I am using the python client to insert and get data from InfluxDB. I noticed a pattern and I do not know what configuration is wrong.
I have a bucket “X”. Every read from that bucket takes 75.x seconds. It doesn’t matter how many points I have in that bucket, it always takes this time to query data.
I am not sure where is the problem, is there some configuration in InfluxDB which is wrong?
with InfluxDBClient(url=url, token=token,
org=org,
timeout=300_000,
debug=False,
enable_gzip=True) as client:
querier = client.query_api(query_options=QueryOptions(profilers=["query", "operator"],
profiler_callback=callback))
query_text = f'from(bucket: "sensors")' \
f' |> range(start: -2h)' \
f' |> drop(columns: ["_start", "_stop"])' \
f' |> group(columns: ["_measurement"], mode:"by")' \
f' |> pivot(rowKey: ["_time", "ticker", "wallet"], ' \
f'columnKey: ["_field"], valueColumn: "_value")'
query_data = querier.query_data_frame(query=query_text)
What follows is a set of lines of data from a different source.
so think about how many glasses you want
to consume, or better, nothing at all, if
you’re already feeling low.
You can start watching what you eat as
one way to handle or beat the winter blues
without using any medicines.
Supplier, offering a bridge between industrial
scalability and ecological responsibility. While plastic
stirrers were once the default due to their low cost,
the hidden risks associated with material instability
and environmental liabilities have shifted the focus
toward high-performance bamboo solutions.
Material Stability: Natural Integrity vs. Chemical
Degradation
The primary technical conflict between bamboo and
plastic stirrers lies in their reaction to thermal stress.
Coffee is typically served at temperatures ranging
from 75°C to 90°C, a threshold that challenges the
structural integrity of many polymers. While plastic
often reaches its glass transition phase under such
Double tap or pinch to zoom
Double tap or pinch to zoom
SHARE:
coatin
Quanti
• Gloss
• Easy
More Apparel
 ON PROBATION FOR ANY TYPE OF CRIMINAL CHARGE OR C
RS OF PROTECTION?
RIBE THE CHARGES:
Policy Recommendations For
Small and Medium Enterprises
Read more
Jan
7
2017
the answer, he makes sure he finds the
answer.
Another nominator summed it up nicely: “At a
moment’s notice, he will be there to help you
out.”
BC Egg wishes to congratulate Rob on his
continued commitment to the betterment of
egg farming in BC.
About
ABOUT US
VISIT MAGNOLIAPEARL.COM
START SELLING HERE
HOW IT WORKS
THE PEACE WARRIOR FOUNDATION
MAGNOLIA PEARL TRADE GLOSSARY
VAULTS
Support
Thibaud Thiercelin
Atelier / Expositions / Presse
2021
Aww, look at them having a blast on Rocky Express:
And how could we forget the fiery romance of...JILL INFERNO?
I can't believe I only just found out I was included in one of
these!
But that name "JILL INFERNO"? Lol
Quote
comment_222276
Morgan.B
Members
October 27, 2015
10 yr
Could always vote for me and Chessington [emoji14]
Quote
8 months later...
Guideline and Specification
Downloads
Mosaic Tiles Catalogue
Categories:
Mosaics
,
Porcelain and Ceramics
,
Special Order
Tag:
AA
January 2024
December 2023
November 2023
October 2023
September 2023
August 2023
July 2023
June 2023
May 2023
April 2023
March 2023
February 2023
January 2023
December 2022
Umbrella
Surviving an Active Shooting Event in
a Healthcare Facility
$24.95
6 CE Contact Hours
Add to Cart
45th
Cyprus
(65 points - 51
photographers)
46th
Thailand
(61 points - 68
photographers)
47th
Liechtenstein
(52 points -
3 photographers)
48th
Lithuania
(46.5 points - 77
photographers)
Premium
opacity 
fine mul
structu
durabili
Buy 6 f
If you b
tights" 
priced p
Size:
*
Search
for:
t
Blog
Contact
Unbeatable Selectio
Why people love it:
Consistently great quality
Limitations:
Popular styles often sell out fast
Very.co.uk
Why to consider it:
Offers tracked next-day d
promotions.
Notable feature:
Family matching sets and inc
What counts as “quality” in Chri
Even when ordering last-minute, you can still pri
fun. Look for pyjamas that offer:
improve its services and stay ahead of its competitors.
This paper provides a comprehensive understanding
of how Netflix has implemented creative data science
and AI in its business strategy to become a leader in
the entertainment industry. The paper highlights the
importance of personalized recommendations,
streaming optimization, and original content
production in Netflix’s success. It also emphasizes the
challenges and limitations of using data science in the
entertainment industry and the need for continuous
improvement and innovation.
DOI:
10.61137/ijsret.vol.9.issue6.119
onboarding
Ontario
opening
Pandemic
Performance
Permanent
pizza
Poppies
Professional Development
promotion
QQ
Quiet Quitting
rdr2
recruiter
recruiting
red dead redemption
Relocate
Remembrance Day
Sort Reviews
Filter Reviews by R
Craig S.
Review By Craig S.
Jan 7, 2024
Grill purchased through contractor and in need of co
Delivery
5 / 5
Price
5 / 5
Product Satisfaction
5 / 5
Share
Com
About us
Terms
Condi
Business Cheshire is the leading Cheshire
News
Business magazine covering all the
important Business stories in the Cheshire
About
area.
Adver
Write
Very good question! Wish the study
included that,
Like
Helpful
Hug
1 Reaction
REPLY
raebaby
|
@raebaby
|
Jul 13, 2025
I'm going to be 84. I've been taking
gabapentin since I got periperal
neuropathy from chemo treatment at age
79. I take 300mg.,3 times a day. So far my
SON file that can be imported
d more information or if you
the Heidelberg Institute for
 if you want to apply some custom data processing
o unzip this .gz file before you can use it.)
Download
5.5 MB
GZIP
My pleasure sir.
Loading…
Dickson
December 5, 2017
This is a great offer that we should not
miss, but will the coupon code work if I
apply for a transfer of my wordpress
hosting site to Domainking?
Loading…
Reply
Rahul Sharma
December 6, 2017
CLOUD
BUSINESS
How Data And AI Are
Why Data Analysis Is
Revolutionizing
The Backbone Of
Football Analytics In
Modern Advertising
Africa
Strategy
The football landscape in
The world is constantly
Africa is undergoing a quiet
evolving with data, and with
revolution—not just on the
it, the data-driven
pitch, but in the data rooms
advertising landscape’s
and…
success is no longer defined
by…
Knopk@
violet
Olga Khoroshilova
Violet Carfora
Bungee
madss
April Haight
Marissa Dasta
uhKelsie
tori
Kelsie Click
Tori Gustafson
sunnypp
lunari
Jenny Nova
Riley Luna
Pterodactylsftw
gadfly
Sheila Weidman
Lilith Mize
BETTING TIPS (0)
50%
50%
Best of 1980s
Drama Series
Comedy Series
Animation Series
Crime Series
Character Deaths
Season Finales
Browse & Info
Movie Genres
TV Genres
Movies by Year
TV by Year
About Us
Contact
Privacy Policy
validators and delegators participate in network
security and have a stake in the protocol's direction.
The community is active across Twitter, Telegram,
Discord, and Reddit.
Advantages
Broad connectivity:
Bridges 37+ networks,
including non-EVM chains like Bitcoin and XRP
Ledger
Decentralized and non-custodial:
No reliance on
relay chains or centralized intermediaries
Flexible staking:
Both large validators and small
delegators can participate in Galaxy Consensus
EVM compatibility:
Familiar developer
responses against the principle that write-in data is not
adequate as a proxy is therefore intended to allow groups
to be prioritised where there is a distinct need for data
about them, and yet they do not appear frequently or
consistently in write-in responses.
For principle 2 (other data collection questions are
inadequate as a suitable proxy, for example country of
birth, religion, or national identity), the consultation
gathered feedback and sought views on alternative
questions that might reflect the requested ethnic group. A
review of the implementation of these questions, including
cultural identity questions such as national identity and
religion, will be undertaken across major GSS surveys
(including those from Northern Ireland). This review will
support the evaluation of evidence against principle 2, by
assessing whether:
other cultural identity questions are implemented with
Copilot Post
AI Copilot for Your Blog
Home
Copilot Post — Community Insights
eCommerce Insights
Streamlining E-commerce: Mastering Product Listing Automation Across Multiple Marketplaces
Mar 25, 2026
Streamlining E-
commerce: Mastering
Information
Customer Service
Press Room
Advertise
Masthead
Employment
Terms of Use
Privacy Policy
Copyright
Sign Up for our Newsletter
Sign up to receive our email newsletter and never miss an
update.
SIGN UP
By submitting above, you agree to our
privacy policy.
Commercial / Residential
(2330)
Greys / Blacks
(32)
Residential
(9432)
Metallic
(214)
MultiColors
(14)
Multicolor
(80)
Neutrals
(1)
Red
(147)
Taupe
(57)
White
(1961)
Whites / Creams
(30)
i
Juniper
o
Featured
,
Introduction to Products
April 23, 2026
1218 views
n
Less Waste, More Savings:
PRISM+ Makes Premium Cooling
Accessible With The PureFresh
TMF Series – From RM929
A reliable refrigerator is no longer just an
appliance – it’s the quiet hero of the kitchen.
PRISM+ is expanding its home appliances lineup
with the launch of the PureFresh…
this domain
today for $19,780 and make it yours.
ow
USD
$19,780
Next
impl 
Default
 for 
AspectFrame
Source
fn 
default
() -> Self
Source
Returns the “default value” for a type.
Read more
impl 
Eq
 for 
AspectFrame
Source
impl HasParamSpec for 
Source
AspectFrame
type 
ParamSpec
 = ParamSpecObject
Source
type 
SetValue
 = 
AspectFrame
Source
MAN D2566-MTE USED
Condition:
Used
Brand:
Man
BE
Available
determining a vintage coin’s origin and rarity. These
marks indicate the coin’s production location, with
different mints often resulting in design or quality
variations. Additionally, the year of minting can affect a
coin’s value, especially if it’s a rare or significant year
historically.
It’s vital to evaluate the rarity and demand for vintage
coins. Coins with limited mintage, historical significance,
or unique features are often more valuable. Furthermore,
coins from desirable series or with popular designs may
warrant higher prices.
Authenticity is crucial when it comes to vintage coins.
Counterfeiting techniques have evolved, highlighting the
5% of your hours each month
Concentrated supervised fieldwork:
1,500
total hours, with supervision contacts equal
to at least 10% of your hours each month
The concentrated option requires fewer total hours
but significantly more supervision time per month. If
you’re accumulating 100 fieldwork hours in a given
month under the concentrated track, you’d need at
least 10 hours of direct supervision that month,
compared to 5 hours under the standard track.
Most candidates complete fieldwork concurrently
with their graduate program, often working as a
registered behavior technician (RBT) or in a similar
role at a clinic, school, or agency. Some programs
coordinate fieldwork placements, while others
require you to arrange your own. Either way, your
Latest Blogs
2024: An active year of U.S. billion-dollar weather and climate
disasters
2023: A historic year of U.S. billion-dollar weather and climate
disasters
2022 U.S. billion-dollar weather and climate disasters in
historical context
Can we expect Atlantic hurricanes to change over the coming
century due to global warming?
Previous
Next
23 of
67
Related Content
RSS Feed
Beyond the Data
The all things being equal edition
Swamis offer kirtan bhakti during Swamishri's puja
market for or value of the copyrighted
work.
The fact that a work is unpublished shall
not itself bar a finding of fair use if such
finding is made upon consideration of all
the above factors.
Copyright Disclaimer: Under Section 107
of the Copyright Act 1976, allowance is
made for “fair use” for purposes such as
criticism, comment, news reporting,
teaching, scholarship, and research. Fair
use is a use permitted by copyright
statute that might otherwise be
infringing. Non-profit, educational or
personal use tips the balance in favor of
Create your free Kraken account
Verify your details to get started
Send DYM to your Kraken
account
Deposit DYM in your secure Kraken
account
After I have added this comment, I noticed that if I execute for the first time the query it takes 75.133 s and I get in a DataFrame (pandas) around 300 results. If I execute second time this query within the same client (two times, one after another with different range) but with a range of 4mo, I get 16.000 entries and it takes 2 seconds to execute the second time.